→ Input

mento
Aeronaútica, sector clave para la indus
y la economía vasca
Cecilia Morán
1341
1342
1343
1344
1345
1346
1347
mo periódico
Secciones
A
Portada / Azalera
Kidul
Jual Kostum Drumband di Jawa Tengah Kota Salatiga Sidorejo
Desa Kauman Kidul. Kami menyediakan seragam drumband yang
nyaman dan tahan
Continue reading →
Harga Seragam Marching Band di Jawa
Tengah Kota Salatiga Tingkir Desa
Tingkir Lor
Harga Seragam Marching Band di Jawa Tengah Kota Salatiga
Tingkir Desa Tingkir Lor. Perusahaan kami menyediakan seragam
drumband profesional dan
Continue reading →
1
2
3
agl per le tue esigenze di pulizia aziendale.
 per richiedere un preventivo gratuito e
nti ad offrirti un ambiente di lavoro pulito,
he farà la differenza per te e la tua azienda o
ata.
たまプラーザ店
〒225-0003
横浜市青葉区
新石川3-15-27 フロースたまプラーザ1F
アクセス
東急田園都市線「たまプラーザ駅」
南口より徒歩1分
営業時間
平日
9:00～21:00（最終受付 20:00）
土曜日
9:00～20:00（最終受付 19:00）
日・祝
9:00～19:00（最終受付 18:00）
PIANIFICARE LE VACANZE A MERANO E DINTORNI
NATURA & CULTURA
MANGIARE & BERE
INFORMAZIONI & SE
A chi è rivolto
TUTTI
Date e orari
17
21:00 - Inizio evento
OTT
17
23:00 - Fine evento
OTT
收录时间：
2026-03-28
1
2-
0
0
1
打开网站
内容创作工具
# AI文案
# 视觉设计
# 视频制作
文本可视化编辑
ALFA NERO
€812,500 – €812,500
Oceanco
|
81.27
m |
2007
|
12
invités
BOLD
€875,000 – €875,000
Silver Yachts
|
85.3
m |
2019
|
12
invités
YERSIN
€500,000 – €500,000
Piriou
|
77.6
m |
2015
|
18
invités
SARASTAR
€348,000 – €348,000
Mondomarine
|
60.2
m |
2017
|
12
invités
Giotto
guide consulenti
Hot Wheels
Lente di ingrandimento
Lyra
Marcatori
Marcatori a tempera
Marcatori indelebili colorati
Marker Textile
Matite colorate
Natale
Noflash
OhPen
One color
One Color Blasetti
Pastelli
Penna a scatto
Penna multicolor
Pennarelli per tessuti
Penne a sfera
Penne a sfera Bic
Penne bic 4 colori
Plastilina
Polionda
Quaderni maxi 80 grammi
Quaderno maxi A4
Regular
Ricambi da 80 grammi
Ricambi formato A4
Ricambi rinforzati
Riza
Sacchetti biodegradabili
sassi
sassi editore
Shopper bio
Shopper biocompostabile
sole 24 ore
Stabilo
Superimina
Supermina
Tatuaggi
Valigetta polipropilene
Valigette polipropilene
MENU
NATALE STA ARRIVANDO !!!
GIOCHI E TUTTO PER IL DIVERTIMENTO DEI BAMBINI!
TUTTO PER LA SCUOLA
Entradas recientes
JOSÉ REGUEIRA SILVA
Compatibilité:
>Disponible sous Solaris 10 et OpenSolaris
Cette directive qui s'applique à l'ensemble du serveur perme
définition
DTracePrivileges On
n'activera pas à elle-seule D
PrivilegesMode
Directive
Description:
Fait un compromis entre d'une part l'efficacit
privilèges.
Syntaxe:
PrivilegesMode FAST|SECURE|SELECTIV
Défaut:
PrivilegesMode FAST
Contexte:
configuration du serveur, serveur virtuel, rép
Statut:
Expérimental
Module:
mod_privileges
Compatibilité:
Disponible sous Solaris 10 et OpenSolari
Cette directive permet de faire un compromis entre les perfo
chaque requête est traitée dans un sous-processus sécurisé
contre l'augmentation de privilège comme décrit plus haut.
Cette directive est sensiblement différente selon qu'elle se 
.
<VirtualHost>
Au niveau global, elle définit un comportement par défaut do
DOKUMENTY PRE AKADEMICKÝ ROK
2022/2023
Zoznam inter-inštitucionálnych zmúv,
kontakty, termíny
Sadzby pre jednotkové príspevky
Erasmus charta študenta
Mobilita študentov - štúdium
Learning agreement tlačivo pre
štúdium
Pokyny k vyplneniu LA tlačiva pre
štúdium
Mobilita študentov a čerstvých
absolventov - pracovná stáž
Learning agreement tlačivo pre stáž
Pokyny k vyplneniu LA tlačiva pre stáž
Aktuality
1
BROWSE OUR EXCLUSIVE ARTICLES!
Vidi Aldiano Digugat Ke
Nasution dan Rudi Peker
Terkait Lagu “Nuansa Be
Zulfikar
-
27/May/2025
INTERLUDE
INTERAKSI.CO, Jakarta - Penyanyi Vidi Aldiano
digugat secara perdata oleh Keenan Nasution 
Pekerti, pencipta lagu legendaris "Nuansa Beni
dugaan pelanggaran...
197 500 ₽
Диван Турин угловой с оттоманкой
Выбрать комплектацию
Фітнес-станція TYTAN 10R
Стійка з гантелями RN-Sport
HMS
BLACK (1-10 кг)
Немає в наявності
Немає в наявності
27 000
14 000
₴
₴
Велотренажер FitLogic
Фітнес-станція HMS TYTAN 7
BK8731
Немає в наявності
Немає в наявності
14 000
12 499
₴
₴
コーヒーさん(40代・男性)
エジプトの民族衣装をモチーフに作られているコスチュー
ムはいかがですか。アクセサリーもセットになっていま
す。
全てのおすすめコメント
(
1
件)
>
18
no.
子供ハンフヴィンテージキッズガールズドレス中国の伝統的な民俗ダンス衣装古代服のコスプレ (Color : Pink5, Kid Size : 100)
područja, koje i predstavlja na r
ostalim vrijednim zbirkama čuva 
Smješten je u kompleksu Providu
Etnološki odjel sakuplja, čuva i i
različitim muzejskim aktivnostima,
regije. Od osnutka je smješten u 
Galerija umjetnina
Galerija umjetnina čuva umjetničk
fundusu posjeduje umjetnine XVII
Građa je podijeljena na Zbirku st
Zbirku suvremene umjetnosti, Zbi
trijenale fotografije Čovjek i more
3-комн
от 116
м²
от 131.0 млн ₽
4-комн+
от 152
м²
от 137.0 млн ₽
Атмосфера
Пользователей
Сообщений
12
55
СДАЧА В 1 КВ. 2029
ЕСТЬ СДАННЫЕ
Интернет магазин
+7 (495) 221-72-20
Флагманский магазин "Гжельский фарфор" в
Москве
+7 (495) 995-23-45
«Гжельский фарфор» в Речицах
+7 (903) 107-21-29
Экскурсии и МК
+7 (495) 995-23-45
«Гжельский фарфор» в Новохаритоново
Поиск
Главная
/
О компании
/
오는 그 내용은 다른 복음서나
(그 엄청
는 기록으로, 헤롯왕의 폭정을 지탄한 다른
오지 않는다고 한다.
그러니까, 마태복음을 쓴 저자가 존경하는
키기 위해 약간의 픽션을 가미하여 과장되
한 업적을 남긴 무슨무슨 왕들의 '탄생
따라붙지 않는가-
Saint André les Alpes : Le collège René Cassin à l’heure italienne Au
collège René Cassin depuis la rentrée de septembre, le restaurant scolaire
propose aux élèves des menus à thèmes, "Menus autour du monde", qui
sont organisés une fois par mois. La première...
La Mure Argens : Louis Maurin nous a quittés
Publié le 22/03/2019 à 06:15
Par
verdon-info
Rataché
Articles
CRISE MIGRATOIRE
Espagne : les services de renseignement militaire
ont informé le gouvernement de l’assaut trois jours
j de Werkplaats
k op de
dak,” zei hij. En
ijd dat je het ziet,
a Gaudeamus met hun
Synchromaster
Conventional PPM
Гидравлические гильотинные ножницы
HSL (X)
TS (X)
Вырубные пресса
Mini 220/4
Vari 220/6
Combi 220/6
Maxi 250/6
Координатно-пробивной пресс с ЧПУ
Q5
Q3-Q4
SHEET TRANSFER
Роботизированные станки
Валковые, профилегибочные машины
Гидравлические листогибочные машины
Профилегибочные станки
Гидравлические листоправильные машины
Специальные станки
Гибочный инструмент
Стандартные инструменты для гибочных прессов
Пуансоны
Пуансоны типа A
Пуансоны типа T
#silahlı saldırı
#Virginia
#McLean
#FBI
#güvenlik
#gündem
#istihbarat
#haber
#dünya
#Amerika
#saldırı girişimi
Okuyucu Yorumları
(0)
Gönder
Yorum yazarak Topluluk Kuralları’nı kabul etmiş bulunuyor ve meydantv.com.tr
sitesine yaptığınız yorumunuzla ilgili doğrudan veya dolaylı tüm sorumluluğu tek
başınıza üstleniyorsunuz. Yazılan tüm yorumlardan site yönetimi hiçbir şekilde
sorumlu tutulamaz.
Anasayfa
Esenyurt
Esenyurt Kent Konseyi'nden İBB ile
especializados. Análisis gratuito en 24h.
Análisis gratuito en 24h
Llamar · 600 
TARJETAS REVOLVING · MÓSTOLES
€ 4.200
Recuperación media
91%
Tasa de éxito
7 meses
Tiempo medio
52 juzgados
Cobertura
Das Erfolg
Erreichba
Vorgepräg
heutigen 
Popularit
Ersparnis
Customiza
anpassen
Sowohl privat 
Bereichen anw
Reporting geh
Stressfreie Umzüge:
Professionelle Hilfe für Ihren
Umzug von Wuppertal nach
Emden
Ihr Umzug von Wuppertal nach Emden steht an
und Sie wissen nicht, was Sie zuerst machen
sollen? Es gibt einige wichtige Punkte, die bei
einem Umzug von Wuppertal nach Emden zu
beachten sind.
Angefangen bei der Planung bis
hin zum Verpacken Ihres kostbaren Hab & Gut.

→ Goal of the exercise
In the material above, find the line containing "Гидравлические листоправильные машины" and the line containing "Yorum yazarak Topluluk", then write out exactly those two lines and every line between them, and nothing more.

→ Finished task
Гидравлические листоправильные машины
Специальные станки
Гибочный инструмент
Стандартные инструменты для гибочных прессов
Пуансоны
Пуансоны типа A
Пуансоны типа T
#silahlı saldırı
#Virginia
#McLean
#FBI
#güvenlik
#gündem
#istihbarat
#haber
#dünya
#Amerika
#saldırı girişimi
Okuyucu Yorumları
(0)
Gönder
Yorum yazarak Topluluk Kuralları’nı kabul etmiş bulunuyor ve meydantv.com.tr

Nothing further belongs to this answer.